Thai medical delegation in country

… to explore potential areas of collaboration

Health: Various potential areas of collaboration were discussed between health minister Tandin Wangchuk and Thailand’s public health minister Dr Piyasakol Sakolsatayadorn yesterday.

Dr Piyasakol Sakolsatayadorn and his delegation are on a four-day visit to the country.

The health ministry provided a presentation on the health care system of the country explaining how the ministry provides various types of health services to the Bhutanese people along with some of the major challenges the ministry faces.

The ministry presented six possible areas of collaboration and support to the delegations, namely; strengthening human resources for health, strengthening capacity for the Royal Centre for Disease Control, more collaboration in traditional medicine, expanding and strengthening quality assurance, and giving more support in terms of academic and research exchange programmes at the Khesar Gyalpo University of Medical Science. Continuing support to Bhutanese patients mainly monks who avail health services in Thailand was also discussed.

Thailand’s delegation team positively received the suggestions of possible collaboration in these various areas. They discussed extensively on how to improve their support and further collaborate in these areas.

Health minister Tandin Wangchuk said the friendly relationship between the two nations was further strengthened by the visit of the Princess of Thailand to the country last month.

“We are grateful to closely collaborate with Thailand that has one of the best health care systems in the region.

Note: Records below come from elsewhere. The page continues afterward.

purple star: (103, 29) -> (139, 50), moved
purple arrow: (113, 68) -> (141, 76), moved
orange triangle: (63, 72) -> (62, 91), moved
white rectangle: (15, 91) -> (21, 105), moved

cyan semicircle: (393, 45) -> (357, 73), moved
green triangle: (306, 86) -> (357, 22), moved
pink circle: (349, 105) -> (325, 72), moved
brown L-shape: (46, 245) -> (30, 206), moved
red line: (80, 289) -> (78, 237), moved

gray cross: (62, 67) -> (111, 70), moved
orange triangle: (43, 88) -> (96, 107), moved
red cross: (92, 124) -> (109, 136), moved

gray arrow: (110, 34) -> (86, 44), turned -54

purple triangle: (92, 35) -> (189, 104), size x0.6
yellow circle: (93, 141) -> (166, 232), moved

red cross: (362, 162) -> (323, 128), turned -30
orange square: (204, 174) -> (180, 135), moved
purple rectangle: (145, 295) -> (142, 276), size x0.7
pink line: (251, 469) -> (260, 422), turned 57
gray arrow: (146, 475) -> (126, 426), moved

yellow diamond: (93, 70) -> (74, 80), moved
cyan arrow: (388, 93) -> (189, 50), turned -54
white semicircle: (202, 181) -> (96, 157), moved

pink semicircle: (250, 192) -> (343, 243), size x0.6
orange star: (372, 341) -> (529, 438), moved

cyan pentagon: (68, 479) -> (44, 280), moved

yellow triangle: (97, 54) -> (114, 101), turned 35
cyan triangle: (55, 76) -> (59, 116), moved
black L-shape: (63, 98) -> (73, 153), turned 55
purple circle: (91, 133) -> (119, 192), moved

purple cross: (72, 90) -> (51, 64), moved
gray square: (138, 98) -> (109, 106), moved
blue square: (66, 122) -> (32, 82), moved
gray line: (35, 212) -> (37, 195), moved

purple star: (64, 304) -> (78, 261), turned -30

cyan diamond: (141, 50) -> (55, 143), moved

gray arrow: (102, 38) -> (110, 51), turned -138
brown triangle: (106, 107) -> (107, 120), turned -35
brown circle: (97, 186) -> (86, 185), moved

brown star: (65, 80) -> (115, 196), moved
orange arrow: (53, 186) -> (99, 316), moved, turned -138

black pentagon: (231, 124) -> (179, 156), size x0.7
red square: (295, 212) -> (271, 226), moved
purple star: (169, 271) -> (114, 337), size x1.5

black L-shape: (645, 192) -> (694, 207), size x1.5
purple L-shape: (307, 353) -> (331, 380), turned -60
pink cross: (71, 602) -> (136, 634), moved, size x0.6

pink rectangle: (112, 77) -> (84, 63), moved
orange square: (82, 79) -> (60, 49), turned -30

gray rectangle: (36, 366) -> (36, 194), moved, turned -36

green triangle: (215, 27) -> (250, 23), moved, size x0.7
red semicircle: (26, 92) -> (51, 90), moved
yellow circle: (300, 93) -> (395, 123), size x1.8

We are impressed by their universal health coverage scheme,” Lyonpo said. “We hope to receive continuing support and collaboration on the various health related issues between the two countries.”

Thailand’s public health minister Dr Piyasakol Sakolsatayadorn said he hopes that the collaboration and support prospers between the two nations.

“We have had good outcomes in the past and we would like to strengthen the collaboration with the two ministries to promote health among our population and build capacity to strengthen the current and future collaborations,” Dr Piyasakol Sakolsatayadorn.

The biggest challenge the health ministry faces is addressing the triple disease burdens, the increasing health care costs, limited health budget allocation and decreasing foreign donor support.

There are a total of 24 hospitals with three regional referral hospitals and 512 out reach clinics in the country. The health ministry employs 251 doctors, 170 nurses and 965 health technicians.